▶ **Activity**:
Show each line of the data below that has the string "dinglegifts" in it.

******************************

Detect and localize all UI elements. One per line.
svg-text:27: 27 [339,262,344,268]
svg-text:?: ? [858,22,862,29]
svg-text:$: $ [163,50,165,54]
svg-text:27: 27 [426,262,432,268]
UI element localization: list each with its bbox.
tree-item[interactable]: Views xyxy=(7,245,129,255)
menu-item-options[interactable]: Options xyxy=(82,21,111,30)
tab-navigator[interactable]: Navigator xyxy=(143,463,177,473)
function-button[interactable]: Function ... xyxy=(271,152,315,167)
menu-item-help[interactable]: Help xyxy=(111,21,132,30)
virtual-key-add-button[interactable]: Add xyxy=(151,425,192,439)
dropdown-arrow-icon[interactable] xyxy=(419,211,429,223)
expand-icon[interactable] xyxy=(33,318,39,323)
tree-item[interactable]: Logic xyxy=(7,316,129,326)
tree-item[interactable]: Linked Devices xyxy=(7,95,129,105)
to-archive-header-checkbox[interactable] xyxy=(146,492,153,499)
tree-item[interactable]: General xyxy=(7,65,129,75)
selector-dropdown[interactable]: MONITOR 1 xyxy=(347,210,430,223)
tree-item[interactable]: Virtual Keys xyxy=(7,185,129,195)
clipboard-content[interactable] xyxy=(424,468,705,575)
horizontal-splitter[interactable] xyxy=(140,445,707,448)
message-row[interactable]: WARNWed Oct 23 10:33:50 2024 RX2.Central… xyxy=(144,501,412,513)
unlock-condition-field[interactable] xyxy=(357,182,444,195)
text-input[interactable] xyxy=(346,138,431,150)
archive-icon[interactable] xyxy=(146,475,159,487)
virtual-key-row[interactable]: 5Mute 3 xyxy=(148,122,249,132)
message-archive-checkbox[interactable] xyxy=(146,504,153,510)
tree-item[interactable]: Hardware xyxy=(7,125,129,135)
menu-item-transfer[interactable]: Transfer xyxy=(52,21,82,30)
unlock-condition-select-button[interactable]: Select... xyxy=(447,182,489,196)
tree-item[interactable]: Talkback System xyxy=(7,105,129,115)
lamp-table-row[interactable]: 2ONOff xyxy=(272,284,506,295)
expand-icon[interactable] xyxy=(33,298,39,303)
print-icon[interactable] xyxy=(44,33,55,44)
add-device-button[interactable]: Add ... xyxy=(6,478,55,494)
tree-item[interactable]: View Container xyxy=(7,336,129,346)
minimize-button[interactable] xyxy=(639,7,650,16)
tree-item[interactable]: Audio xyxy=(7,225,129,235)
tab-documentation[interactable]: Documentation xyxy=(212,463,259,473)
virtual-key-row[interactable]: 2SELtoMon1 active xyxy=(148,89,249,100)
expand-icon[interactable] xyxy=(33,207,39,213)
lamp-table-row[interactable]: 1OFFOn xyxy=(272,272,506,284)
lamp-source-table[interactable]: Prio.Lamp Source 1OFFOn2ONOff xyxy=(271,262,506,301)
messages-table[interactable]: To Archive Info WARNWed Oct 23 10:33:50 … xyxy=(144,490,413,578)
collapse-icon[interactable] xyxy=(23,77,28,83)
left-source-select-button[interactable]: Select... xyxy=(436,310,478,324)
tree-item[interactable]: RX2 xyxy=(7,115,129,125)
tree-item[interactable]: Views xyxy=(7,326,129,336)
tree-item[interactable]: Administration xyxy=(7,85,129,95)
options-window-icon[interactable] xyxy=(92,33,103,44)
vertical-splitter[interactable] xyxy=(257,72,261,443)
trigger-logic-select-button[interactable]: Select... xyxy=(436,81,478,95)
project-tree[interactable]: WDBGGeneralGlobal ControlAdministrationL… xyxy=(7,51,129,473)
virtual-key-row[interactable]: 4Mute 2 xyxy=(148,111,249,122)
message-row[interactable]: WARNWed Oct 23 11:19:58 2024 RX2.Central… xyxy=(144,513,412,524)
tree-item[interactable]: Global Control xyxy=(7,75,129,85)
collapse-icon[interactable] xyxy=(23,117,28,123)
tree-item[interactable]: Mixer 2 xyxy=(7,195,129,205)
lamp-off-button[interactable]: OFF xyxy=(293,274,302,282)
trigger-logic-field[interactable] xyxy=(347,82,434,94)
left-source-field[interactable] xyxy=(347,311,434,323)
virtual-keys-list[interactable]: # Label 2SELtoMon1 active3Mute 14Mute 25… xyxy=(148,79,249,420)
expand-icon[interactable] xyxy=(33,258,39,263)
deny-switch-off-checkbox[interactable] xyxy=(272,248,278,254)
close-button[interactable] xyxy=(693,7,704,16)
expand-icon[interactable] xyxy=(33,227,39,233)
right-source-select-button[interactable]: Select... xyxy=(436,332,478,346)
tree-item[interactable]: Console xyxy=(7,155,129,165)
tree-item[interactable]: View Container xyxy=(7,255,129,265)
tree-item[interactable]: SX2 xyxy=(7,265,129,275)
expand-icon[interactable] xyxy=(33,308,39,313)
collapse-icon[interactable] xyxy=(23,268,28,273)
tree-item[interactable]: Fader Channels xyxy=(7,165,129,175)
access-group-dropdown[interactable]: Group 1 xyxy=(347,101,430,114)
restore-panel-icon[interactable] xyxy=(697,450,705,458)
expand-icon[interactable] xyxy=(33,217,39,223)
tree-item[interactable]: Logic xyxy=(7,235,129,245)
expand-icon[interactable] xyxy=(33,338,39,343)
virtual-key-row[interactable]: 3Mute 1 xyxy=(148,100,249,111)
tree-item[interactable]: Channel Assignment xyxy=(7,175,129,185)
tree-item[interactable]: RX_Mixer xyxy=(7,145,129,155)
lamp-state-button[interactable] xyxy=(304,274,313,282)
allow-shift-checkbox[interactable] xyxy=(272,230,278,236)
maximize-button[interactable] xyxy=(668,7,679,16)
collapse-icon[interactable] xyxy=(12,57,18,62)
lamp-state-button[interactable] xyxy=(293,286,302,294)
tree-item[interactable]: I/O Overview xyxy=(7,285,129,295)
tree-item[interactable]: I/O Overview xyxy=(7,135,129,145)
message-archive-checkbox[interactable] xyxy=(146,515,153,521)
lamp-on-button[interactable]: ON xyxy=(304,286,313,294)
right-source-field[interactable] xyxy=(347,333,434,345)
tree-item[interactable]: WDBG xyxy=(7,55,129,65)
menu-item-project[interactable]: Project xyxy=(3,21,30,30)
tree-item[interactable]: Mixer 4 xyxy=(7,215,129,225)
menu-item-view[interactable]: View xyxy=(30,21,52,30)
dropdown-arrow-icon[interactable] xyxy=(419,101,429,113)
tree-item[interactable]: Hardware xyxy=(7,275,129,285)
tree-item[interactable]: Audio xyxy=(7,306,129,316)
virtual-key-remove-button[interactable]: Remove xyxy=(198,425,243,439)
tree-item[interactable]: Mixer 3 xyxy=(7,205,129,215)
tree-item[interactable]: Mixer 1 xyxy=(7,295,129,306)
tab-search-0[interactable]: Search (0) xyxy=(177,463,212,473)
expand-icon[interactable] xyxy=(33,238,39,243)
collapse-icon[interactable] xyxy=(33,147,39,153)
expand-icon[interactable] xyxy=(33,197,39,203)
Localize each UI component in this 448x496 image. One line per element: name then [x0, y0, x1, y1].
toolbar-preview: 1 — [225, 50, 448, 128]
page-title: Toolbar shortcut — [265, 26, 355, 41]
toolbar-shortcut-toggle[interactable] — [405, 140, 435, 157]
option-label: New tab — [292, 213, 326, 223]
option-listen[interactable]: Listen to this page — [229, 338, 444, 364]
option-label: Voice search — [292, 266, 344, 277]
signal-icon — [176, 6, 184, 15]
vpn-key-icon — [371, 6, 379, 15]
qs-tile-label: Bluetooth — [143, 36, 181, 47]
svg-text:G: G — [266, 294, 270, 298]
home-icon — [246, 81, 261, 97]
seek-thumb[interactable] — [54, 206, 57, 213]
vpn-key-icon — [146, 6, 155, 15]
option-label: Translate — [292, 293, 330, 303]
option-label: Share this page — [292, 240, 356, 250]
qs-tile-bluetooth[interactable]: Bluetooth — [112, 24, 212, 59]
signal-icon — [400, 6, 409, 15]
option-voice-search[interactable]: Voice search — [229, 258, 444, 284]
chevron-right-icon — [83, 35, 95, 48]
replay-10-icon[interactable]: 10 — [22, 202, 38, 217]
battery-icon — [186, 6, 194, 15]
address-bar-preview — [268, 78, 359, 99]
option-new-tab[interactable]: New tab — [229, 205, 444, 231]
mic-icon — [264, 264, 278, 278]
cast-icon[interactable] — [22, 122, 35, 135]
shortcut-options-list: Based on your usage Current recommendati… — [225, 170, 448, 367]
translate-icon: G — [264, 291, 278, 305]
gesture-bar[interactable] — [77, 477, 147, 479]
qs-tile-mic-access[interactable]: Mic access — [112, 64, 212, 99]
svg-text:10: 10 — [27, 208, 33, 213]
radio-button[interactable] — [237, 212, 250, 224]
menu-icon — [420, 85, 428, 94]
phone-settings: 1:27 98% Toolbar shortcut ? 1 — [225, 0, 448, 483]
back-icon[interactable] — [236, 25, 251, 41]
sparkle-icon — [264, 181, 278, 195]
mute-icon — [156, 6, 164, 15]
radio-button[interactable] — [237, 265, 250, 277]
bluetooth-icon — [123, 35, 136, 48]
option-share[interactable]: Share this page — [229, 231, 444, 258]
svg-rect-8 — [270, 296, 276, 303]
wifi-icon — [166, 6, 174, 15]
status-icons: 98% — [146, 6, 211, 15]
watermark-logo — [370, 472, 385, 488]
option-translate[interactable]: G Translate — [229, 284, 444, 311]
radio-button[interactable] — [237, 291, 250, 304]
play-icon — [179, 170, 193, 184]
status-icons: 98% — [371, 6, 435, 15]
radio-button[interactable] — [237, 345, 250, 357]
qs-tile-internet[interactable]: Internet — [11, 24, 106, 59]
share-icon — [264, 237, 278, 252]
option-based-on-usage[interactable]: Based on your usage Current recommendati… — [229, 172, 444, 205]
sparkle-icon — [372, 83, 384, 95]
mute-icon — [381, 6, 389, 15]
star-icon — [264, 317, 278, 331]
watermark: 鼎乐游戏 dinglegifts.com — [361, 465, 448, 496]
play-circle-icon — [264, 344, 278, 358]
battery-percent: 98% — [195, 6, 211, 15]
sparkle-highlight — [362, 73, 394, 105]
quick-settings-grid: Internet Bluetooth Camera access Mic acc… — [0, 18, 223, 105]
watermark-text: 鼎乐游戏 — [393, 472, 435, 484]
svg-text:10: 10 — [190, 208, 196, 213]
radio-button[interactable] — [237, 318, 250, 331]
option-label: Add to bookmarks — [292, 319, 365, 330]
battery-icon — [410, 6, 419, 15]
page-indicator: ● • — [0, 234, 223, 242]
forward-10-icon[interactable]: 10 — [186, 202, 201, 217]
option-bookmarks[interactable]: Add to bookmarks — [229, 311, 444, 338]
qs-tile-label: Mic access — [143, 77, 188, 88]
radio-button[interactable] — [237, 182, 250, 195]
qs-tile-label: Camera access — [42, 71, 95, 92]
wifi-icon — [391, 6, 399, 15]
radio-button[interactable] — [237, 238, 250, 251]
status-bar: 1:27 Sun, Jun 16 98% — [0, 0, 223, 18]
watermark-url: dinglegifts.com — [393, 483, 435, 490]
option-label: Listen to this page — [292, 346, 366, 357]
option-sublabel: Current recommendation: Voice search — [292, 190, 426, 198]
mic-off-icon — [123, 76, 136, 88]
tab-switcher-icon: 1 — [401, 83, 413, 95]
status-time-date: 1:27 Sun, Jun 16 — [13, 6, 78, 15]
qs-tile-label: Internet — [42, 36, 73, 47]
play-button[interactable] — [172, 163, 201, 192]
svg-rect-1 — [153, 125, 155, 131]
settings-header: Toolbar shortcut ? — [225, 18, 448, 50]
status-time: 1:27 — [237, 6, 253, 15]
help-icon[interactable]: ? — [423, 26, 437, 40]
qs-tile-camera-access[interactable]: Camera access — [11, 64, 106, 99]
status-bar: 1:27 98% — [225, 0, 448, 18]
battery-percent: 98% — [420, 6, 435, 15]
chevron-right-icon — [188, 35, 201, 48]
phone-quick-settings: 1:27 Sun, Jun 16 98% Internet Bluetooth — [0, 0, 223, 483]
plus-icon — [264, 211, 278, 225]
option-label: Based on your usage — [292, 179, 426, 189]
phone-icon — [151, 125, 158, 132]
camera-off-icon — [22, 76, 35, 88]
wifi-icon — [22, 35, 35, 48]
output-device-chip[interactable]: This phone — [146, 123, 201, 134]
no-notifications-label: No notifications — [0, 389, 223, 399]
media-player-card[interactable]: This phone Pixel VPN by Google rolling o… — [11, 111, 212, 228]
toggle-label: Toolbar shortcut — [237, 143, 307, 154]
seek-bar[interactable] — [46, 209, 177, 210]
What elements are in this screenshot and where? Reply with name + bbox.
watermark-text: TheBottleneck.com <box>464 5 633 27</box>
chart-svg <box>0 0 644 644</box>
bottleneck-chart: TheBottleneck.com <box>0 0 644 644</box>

******************************

▶ **Written solution**:
watermark: 鼎乐游戏 dinglegifts.com — [361, 465, 448, 496]
watermark-url: dinglegifts.com — [393, 483, 435, 490]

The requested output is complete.